The pinned-model clause matters more than it looks. "Claude Sonnet" has shipped three minor updates in 2026. A benchmark from January 2026 quoting "Claude Sonnet" isn't talking about the same model as a benchmark from June. We pin to the exact API string (claude-sonnet-4-6-20260315) and the run is dated. Anyone replaying six months later gets the same answer or finds a documented model deprecation.

What the harness actually does, step by step

ai-eval-harness v0.1 is a thin Python CLI that wires together Hugging Face Datasets, the generator API of choice (Anthropic, OpenAI, vLLM for self-hosted), Ragas for scoring, and a JSON report writer. The whole thing fits in roughly 1,200 lines and is intentionally small — we'd rather you read it than trust it. The config is a single YAML file; the run is a single bash command.

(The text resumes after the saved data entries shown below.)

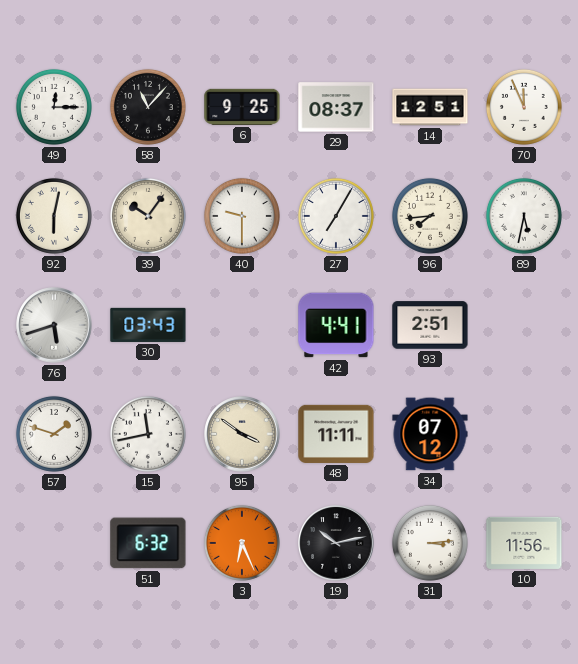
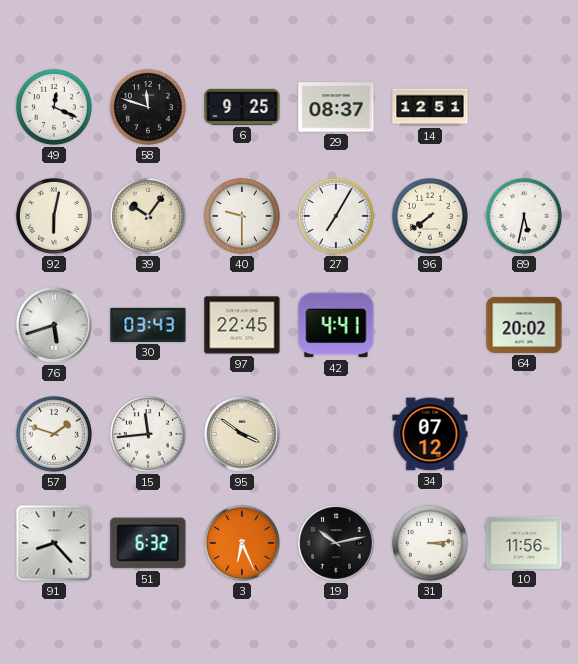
49: 12:15 -> 12:19
58: 11:07 -> 11:48
70: 11:56 -> none
96: 7:44 -> 7:39
97: none -> 22:45
93: 2:51 -> none
64: none -> 20:02
15: 11:43 -> 11:44
48: 11:11 -> none
91: none -> 8:23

examples/rag-baseline.yaml
YAML
# rag-baseline.yaml — the config that produced /benchmarks/rag-2026-q2/
# Run with: ai-eval run --config rag-baseline.yaml --out reports/2026-q2
run:
  name: rag-2026-q2-baseline
  seed: 0
  date: 2026-06-15

dataset:
  source: huggingface
  name: paiteq/rag-eval-1840doc
  revision: 7c4f9b2  # frozen snapshot SHA
  split: test
  sample: 200       # stratified across 6 doc-type buckets

retriever:
  kind: pgvector
  embedding_model: text-embedding-3-large
  rerank: cohere-rerank-3
  top_k: 5

generators:
  - id: claude-sonnet-4-6
    provider: anthropic
    model: claude-sonnet-4-6-20260315
    temperature: 0
    max_tokens: 1024
  - id: gpt-5
    provider: openai
    model: gpt-5-2026-05
    temperature: 0
    max_tokens: 1024
  - id: claude-haiku-4
    provider: anthropic
    model: claude-haiku-4-20260201
    temperature: 0
    max_tokens: 1024

judges:
  # cross-judge to flag bias; disagreement > 0.05 routes to human review
  - id: gpt-5-judge
    provider: openai
    model: gpt-5-2026-05
  - id: claude-judge
    provider: anthropic
    model: claude-sonnet-4-6-20260315

metrics:
  - context_precision
  - context_recall
  - faithfulness
  - answer_relevancy

report:
  emit_ledger: true
  emit_pareto_plot: true
  human_review_threshold: 0.05

The YAML above is exactly what produced our 2026-Q2 numbers. The sample size (200 queries, stratified across six document-type buckets) is small enough to keep judge spend under $20 per run and large enough that the Ragas score variance settles inside ±0.02. We've tested at 500 and 1000 queries — the headline numbers don't move enough to justify 4× the spend on every quarterly re-run.

terminal
Bash
# Replay our 2026-Q2 RAG benchmark from a clean checkout.
# Total wall-clock: ~52 minutes. Total spend: ~$14 across both judges.
$ git clone https://github.com/paiteq/ai-eval-harness && cd ai-eval-harness
$ uv sync
$ export ANTHROPIC_API_KEY=sk-ant-...
$ export OPENAI_API_KEY=sk-...
$ ai-eval run --config examples/rag-baseline.yaml --out reports/2026-q2

[ai-eval] loading dataset paiteq/rag-eval-1840doc@7c4f9b2 ... 200 rows
[ai-eval] retrieving k=5 over pgvector index ... 200/200 done in 38s
[ai-eval] generating: claude-sonnet-4-6 ... 200/200 done in 6m21s, $2.84
[ai-eval] generating: gpt-5             ... 200/200 done in 7m48s, $4.62
[ai-eval] generating: claude-haiku-4    ... 200/200 done in 3m02s, $0.71
[ai-eval] judging w/ gpt-5-judge        ... 600/600 done in 14m30s, $3.91
[ai-eval] judging w/ claude-judge       ... 600/600 done in 16m12s, $2.18
[ai-eval] cross-judge disagreement: 11/600 rows flagged (1.8%) -> human review
[ai-eval] writing reports/2026-q2/scores.json
[ai-eval] writing reports/2026-q2/ledger.json
[ai-eval] writing reports/2026-q2/pareto.svg

=== HEADLINE RESULTS (cross-judge midpoint) ===
model               recall@5  faithful  relevancy  cost/q
claude-sonnet-4-6   0.88      0.91      0.89       $0.11
gpt-5               0.86      0.89      0.91       $0.18
claude-haiku-4      0.79      0.84      0.85       $0.04

Total wall-clock:   51m32s
Total API spend:    $14.26

That CLI session is real output from the 2026-Q2 run. The 1.8% cross-judge disagreement rate is in the range we'd consider healthy — high enough to confirm the judges aren't simply rubber-stamping each other, low enough that the headline numbers aren't dominated by stylistic preference. The 11 flagged rows go through a manual review pass before we publish.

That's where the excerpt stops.